— Problem statement —
Scan the entries that follow and copy out every line containing "Newsletter".
-- Exercise materials follows --
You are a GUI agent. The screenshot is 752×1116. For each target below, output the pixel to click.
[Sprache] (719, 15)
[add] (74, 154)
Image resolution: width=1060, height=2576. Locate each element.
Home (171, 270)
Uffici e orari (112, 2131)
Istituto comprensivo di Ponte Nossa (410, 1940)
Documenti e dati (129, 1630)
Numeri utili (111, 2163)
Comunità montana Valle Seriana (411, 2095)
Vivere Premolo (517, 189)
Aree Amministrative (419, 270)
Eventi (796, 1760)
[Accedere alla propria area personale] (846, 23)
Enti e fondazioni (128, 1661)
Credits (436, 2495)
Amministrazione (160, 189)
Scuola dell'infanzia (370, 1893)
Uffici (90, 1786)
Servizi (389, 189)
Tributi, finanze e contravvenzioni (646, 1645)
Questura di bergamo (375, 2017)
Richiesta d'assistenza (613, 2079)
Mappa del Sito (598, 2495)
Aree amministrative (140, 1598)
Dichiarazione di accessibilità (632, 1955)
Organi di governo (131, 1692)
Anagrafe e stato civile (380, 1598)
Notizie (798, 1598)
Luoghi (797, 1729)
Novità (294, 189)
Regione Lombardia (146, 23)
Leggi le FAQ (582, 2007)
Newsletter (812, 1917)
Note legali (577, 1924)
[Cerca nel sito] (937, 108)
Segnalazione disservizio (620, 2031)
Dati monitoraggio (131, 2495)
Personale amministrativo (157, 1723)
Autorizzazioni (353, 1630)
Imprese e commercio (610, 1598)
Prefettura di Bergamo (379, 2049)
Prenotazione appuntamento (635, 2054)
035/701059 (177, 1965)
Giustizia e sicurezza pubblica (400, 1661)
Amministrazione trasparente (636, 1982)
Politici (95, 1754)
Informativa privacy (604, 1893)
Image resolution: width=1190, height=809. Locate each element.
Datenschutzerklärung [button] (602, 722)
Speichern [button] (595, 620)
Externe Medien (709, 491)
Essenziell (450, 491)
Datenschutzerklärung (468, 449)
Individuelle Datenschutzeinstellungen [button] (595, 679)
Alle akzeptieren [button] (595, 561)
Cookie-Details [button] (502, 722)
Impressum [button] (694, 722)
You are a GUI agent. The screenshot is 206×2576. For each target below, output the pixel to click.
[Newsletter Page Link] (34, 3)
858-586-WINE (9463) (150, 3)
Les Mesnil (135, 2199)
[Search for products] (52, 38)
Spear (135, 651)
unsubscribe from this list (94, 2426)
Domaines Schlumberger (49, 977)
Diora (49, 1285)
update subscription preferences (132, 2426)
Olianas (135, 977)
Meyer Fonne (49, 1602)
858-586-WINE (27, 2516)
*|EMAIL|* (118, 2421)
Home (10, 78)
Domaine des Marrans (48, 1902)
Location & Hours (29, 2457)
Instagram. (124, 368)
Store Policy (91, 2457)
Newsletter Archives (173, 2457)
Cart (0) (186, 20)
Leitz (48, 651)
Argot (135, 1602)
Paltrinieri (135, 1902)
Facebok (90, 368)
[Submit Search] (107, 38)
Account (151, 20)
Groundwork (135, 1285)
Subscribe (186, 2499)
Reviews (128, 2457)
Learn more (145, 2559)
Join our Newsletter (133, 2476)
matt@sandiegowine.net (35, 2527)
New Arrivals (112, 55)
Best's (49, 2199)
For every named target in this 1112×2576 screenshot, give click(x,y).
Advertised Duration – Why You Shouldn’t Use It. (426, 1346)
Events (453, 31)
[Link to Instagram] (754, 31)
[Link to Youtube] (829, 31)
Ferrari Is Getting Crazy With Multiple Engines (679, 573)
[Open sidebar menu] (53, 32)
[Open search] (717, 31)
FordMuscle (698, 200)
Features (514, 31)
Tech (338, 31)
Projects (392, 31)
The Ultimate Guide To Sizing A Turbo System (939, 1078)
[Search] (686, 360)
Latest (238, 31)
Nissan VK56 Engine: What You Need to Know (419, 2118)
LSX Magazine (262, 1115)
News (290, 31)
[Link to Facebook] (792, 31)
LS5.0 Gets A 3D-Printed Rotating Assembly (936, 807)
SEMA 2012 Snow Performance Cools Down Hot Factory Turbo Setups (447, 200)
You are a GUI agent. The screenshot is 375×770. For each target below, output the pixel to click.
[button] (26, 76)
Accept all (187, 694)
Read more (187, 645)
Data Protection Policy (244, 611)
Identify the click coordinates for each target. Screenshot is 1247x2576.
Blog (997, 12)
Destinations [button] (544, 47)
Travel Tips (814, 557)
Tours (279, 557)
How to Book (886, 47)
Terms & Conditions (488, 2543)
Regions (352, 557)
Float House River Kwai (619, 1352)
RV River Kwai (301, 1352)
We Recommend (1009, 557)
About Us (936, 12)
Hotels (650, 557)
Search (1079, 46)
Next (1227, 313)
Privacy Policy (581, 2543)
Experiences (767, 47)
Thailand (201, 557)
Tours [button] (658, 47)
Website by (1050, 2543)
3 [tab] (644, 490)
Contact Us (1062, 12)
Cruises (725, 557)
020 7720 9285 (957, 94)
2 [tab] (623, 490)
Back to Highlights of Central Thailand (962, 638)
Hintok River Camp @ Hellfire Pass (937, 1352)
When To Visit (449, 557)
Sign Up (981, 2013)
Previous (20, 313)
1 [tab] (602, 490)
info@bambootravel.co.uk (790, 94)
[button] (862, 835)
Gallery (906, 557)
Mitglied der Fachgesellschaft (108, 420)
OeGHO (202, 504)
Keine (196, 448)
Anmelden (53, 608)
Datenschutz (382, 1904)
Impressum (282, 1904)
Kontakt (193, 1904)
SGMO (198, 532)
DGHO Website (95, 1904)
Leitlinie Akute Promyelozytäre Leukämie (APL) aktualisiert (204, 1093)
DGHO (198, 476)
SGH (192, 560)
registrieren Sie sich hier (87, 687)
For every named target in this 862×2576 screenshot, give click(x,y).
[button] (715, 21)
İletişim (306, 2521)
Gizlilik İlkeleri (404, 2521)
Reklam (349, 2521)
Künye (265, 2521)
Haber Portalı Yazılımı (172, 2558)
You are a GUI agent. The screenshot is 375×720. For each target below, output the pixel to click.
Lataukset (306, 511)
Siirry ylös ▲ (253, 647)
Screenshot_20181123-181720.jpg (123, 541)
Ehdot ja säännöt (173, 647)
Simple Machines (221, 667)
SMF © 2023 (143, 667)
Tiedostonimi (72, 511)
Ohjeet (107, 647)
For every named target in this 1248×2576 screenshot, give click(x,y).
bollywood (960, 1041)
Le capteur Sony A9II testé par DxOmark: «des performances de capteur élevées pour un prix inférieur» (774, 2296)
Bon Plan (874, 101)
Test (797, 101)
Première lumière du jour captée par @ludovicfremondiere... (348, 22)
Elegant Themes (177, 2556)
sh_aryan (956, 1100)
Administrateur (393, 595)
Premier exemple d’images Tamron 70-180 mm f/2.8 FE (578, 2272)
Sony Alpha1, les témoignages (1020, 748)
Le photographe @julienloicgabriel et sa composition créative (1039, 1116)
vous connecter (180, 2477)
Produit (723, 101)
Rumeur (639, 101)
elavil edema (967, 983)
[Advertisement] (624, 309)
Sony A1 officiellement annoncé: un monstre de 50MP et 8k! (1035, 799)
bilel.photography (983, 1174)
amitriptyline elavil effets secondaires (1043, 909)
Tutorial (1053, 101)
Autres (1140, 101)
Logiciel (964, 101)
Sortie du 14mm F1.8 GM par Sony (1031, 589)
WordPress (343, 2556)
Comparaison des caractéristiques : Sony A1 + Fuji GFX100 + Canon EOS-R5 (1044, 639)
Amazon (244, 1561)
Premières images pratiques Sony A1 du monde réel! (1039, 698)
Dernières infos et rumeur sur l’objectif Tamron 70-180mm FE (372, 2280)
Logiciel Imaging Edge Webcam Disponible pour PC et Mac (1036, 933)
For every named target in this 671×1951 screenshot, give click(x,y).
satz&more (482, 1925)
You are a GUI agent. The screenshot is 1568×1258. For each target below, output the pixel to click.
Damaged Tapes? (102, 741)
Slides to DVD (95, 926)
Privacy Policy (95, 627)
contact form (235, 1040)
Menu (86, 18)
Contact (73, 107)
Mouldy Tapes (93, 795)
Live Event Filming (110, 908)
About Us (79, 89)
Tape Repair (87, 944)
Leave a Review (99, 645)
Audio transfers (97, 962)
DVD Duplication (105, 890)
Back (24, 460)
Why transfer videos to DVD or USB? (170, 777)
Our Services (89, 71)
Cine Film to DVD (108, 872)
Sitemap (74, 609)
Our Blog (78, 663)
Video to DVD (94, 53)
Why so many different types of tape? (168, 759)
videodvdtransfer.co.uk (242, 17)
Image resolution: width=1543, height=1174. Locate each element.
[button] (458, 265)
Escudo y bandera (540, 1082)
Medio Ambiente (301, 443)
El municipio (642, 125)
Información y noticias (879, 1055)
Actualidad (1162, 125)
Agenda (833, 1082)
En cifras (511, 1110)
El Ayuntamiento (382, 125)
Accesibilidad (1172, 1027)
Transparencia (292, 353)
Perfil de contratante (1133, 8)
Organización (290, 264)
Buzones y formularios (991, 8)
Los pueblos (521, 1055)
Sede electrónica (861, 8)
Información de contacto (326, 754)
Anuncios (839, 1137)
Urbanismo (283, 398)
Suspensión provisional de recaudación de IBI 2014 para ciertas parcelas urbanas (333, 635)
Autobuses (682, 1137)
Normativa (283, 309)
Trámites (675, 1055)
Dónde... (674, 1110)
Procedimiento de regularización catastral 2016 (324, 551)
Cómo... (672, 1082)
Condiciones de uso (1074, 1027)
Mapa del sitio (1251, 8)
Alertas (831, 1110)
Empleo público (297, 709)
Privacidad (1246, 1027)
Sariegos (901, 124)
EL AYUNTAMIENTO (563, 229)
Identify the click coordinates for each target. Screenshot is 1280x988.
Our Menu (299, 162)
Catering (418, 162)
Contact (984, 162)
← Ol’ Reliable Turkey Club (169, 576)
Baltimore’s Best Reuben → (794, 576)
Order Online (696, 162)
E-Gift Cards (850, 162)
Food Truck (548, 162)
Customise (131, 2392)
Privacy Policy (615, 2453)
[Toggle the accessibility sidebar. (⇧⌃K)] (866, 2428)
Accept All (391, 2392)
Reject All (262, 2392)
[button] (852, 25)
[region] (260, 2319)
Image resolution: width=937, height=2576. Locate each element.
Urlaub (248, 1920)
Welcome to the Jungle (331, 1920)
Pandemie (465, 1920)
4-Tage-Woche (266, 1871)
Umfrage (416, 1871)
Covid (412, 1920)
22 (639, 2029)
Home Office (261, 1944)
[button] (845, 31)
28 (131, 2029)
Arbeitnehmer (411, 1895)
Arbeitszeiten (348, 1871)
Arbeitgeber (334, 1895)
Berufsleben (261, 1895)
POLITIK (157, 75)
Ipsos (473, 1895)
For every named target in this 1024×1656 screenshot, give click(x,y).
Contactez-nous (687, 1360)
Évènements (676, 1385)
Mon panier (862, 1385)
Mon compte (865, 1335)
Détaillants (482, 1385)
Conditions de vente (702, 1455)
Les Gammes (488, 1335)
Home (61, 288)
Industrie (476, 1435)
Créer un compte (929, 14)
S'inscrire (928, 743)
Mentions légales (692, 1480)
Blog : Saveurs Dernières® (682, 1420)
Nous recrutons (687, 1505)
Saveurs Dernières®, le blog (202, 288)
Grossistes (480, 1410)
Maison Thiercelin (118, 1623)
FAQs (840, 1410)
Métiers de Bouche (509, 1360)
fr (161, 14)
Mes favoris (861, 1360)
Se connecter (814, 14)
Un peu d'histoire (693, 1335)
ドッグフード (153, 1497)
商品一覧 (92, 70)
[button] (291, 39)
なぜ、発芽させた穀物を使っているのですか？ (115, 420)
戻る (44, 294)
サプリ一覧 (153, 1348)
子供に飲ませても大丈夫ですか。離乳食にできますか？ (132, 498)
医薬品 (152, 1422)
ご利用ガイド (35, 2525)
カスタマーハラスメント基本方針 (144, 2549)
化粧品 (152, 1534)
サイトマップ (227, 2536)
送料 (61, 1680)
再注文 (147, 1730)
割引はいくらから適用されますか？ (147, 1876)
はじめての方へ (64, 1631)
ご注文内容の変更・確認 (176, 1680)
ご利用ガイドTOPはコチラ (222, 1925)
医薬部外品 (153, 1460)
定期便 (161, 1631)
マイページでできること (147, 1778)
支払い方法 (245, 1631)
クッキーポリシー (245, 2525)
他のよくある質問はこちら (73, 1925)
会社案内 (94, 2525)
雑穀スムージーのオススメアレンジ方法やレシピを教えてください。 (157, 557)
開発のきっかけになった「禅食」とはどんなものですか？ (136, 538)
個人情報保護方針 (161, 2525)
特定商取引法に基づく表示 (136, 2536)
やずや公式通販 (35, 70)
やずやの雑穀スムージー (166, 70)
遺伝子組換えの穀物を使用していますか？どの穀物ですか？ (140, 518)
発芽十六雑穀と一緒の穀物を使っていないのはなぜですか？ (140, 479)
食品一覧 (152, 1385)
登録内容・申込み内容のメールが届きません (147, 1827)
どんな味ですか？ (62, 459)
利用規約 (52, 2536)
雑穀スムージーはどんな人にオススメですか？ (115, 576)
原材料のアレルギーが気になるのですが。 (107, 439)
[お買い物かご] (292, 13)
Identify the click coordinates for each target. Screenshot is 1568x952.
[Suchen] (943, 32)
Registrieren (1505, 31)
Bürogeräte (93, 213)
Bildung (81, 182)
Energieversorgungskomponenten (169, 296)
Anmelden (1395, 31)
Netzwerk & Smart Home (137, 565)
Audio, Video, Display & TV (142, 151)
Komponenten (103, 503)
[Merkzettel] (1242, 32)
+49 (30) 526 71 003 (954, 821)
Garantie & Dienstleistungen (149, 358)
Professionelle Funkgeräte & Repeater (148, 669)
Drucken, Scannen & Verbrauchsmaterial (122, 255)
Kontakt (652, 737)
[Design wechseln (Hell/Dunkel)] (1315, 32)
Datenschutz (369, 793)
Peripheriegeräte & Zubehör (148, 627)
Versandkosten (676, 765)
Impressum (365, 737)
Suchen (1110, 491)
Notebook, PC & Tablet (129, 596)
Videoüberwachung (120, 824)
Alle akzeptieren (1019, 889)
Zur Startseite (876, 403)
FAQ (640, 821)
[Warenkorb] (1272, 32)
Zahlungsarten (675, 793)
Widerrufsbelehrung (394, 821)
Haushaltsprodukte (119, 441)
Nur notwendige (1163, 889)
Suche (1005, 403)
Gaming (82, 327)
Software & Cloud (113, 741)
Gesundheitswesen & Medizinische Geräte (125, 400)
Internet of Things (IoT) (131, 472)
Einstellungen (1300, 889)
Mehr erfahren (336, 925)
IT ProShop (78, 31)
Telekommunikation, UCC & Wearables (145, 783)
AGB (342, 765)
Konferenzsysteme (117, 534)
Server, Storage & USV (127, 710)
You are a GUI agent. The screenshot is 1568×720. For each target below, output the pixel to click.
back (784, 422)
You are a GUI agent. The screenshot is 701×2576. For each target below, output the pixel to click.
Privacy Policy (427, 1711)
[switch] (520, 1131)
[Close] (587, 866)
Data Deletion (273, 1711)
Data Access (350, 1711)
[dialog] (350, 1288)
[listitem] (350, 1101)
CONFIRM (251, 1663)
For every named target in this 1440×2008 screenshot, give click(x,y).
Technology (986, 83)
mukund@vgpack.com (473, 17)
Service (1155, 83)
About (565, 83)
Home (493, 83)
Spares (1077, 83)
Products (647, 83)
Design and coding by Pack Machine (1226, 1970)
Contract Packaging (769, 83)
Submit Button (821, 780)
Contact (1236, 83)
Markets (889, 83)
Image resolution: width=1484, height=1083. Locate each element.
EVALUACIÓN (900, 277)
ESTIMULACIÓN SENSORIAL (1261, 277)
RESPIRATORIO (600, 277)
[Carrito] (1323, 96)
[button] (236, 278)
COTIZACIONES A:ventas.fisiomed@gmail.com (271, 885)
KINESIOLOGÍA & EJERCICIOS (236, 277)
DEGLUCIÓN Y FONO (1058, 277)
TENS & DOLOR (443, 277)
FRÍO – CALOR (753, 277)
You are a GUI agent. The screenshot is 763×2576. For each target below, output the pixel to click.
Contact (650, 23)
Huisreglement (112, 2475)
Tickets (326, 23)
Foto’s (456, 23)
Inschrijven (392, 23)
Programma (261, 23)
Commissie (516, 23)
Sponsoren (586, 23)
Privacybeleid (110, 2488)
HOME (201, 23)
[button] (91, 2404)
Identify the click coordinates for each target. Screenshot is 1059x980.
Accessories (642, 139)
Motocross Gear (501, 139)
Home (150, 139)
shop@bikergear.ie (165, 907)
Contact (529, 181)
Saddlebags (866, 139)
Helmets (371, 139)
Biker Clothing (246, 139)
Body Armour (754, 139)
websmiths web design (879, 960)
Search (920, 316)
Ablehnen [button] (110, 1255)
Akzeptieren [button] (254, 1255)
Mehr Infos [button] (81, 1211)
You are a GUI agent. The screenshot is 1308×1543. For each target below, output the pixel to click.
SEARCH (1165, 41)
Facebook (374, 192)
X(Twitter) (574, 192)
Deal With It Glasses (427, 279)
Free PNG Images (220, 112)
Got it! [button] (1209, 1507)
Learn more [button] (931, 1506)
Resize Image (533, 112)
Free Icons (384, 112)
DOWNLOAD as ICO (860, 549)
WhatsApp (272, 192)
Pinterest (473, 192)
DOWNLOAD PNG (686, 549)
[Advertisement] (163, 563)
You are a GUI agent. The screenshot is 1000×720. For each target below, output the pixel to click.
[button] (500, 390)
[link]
-- Exercise materials concluded --
— Task output —
Newsletter (812, 1917)
[Newsletter Page Link] (34, 3)
Newsletter Archives (173, 2457)
Join our Newsletter (133, 2476)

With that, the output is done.